This place which is east of Paris has a bus that runs from the site to Paris in high season.

La croix du Vieux Point
It allows you to use camping cheques in low season which should spark a raft of replies telling you the advantages of Camping Cheques or ACSI book campsites for low season Continental Touring!
Steve


----------



## Lori15 (Sep 18, 2012)

*Maison Laffitte*

Maison Laffitte has a nice campsite - we stayed there a few nights and caught the train into Paris centre - (about 15 mins as I recall) and dead easy.

Enjoy
L


----------



## Roccothecamper (Jan 8, 2013)

We have found camping des dunes, 5 minutes away from the the port at Dunkirk. 11 euro for our campervan and hopefully a good nights sleep!
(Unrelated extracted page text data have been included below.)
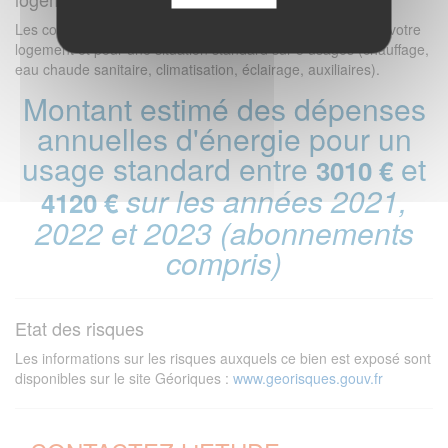
Les coûts sont estimés en fonction des caractéristiques de votre
logement et pour une situation standard sur 5 usages (chauffage,
eau chaude sanitaire, climatisation, éclairage, auxiliaires).
Montant estimé des dépenses
annuelles d'énergie pour un
usage standard entre
et
3010 €
sur les années 2021,
4120 €
2022 et 2023 (abonnements
compris)
Etat des risques
Les informations sur les risques auxquels ce bien est exposé sont
disponibles sur le site Géoriques :
www.georisques.gouv.fr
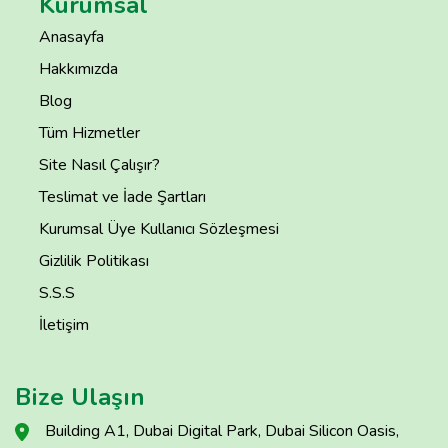
Kurumsal
Anasayfa
Hakkımızda
Blog
Tüm Hizmetler
Site Nasıl Çalışır?
Teslimat ve İade Şartları
Kurumsal Üye Kullanıcı Sözleşmesi
Gizlilik Politikası
S.S.S
İletişim
Bize Ulaşın
Building A1, Dubai Digital Park, Dubai Silicon Oasis,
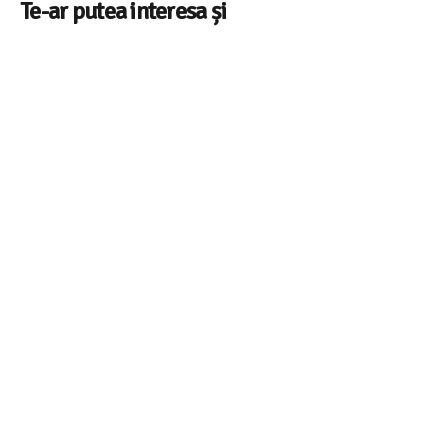
Te-ar putea interesa și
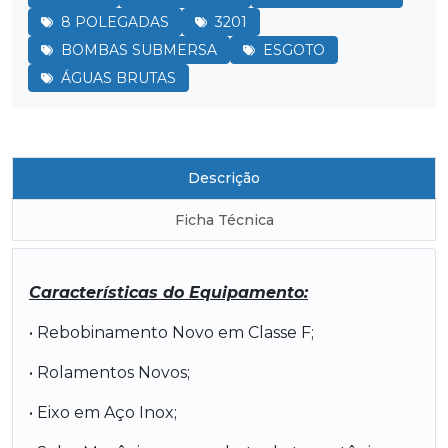
8 POLEGADAS
3201
BOMBAS SUBMERSA
ESGOTO
ÁGUAS BRUTAS
Descrição
Ficha Técnica
Características do Equipamento:
• Rebobinamento Novo em Classe F;
• Rolamentos Novos;
• Eixo em Aço Inox;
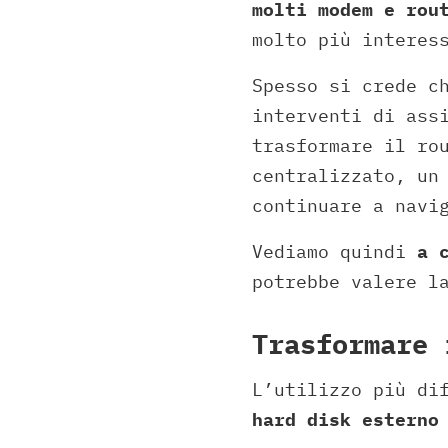
molti modem e rou
molto più interes
Spesso si crede c
interventi di ass
trasformare il ro
centralizzato, un
continuare a navi
Vediamo quindi
a 
potrebbe valere l
Trasformare 
L’utilizzo più di
hard disk esterno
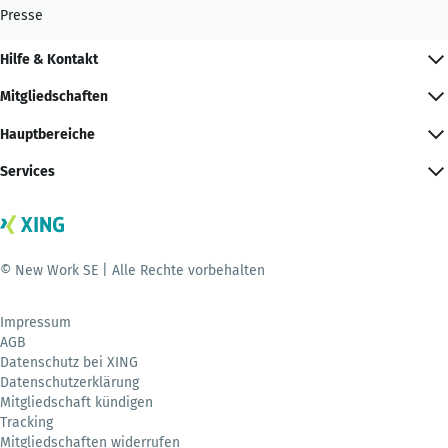
Presse
Hilfe & Kontakt
Mitgliedschaften
Hauptbereiche
Services
© New Work SE | Alle Rechte vorbehalten
Impressum
AGB
Datenschutz bei XING
Datenschutzerklärung
Mitgliedschaft kündigen
Tracking
Mitgliedschaften widerrufen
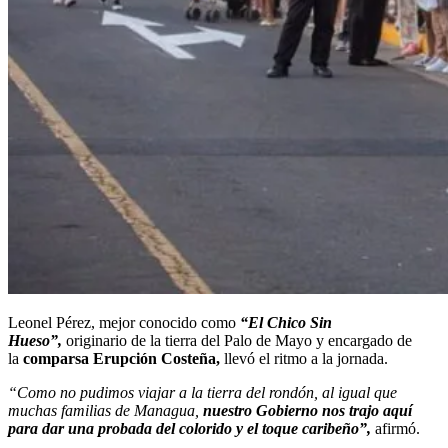
Leonel Pérez, mejor conocido como
“El Chico Sin
Hueso”,
originario de la tierra del Palo de Mayo y encargado de
la
comparsa Erupción Costeña,
llevó el ritmo a la jornada.
“Como no pudimos viajar a la
tierra del rondón, al igual que
muchas familias de Managua,
nuestro Gobierno nos trajo aquí
para dar una probada del colorido y el toque caribeño”,
afirmó.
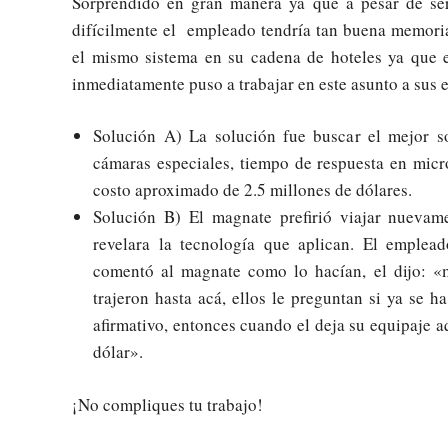
Sorprendido en gran manera ya que a pesar de ser
difícilmente el empleado tendría tan buena memoria
el mismo sistema en su cadena de hoteles ya que e
inmediatamente puso a trabajar en este asunto a sus 
Solución A) La solución fue buscar el mejor so
cámaras especiales, tiempo de respuesta en micr
costo aproximado de 2.5 millones de dólares.
Solución B) El magnate prefirió viajar nuevam
revelara la tecnología que aplican. El emple
comentó al magnate como lo hacían, el dijo: «m
trajeron hasta acá, ellos le preguntan si ya se h
afirmativo, entonces cuando el deja su equipaje a
dólar».
¡No compliques tu trabajo!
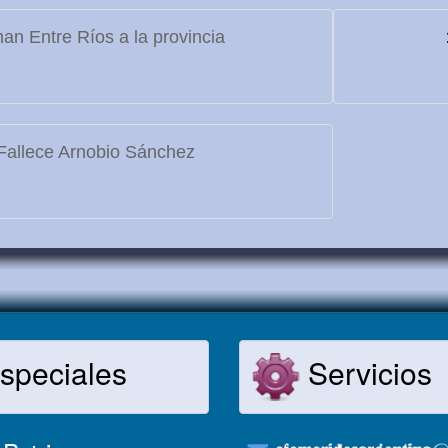
an Entre Ríos a la provincia
allece Arnobio Sánchez
speciales
Servicios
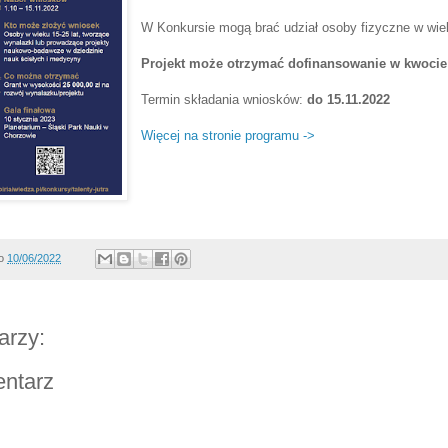
W Konkursie mogą brać udział osoby fizyczne w wie
Projekt może otrzymać dofinansowanie w kwocie 
Termin składania wniosków:
do 15.11.2022
Więcej na stronie programu ->
o
10/06/2022
arzy:
entarz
For Paris we'll use buois du bologne... 30 euro a night... I'll let you know how it goes, thanks guys!!


----------



## hblewett (Jan 28, 2008)

Roccothecamper said:


> Do you kow how much it costs to use the metro to Paris? And was the site easy to get to and can you use the ACSI card?
> 
> Thanks for your help!


I don't remember the cost of the shuttle bus which takes you to the Metro, so it couldn't have been anything out of the ordinary. Ditto the Metro itself, but IIRC you can buy a book of [10?] tickets which give better value - you use one each time you do a trip, so good for hopping on and off the Metro to see different sights. No need to buy a book for each person, so long as, of course, each person uses a ticket each time. As in many European cities, you must 'validate the ticket in the machine BEFORE you get on (or with buses, as soon as you get on the bus) - all pretty straightforward when you see what others are doing.

While in Paris watch out for the 'ring' scam. Someone comes up to you holding out a 'gold' ring saying they have found your ring - don't take it out of their hand - if you do they will ask you for money for it. Just tell they to 'go away' in no uncertain terms - tey will!!(you can be fairly liberal with the words, as most people won't understand what you said - but your tone will say it all!).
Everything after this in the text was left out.